## Required work
Please copy, exactly as written, the span from the first line below to the line that contains "Broyeur DMF Standard, broyeur", including both, and skip the pictures.

## Supplied material
▼▼▼

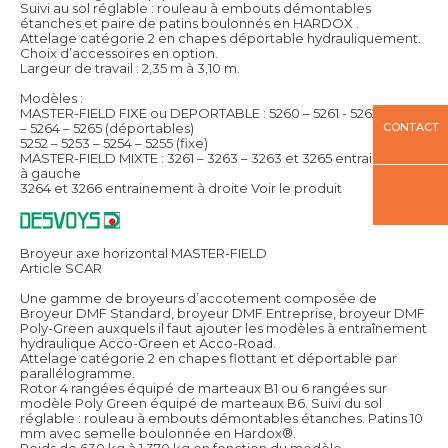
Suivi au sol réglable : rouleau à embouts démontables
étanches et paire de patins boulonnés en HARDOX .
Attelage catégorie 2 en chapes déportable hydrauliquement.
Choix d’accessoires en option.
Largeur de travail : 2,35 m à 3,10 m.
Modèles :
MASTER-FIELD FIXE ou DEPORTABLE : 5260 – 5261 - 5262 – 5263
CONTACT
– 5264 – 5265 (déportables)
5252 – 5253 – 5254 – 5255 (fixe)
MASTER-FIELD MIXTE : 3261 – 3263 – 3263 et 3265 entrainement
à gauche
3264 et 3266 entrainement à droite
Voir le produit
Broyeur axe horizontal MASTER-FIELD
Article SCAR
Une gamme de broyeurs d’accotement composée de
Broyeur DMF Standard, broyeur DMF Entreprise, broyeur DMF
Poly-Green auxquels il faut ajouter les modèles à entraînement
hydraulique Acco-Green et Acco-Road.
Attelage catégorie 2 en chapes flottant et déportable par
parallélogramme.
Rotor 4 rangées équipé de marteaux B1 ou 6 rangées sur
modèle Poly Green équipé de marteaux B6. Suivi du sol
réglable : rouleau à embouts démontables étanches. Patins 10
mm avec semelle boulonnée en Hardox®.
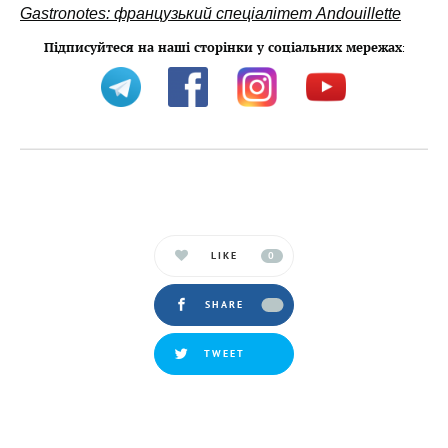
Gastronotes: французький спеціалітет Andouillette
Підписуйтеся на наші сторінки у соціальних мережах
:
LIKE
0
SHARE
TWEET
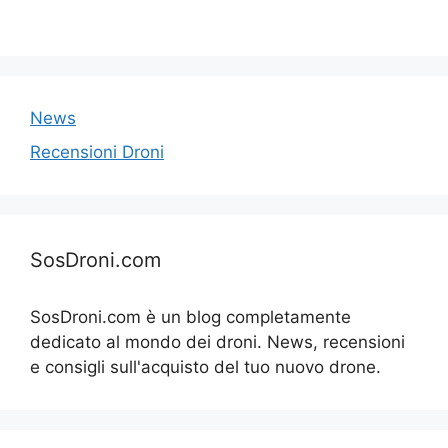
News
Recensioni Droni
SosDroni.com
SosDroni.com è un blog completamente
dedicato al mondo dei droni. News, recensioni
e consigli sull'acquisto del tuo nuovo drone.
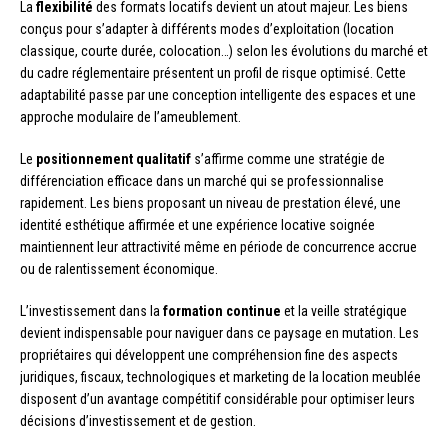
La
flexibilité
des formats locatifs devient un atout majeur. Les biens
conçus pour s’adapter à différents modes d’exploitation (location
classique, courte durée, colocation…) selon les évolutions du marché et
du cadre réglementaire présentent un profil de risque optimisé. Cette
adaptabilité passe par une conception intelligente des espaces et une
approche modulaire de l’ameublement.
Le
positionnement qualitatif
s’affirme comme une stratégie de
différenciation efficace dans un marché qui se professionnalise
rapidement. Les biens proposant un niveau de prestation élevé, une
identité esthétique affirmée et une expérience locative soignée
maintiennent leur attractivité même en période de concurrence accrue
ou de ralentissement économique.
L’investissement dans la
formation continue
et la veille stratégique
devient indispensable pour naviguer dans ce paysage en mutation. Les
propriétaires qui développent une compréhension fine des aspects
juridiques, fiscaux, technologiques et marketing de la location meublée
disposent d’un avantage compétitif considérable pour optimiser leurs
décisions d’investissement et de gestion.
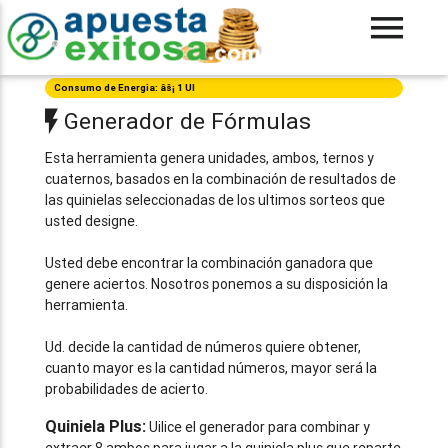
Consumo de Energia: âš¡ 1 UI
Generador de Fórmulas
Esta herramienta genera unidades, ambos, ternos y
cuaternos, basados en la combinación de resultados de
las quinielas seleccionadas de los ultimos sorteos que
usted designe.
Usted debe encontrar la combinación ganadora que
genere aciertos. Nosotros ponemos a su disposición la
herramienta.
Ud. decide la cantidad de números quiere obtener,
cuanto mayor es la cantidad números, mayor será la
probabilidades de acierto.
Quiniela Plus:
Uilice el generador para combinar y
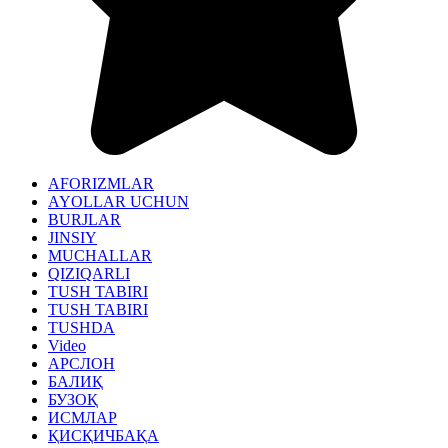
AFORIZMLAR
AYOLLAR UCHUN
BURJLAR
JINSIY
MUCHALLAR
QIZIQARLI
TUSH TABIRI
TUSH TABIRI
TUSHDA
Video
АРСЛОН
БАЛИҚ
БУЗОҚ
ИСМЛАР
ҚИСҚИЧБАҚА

▲▲▲

## Expected answer
Suivi au sol réglable : rouleau à embouts démontables
étanches et paire de patins boulonnés en HARDOX .
Attelage catégorie 2 en chapes déportable hydrauliquement.
Choix d’accessoires en option.
Largeur de travail : 2,35 m à 3,10 m.
Modèles :
MASTER-FIELD FIXE ou DEPORTABLE : 5260 – 5261 - 5262 – 5263
CONTACT
– 5264 – 5265 (déportables)
5252 – 5253 – 5254 – 5255 (fixe)
MASTER-FIELD MIXTE : 3261 – 3263 – 3263 et 3265 entrainement
à gauche
3264 et 3266 entrainement à droite
Voir le produit
Broyeur axe horizontal MASTER-FIELD
Article SCAR
Une gamme de broyeurs d’accotement composée de
Broyeur DMF Standard, broyeur DMF Entreprise, broyeur DMF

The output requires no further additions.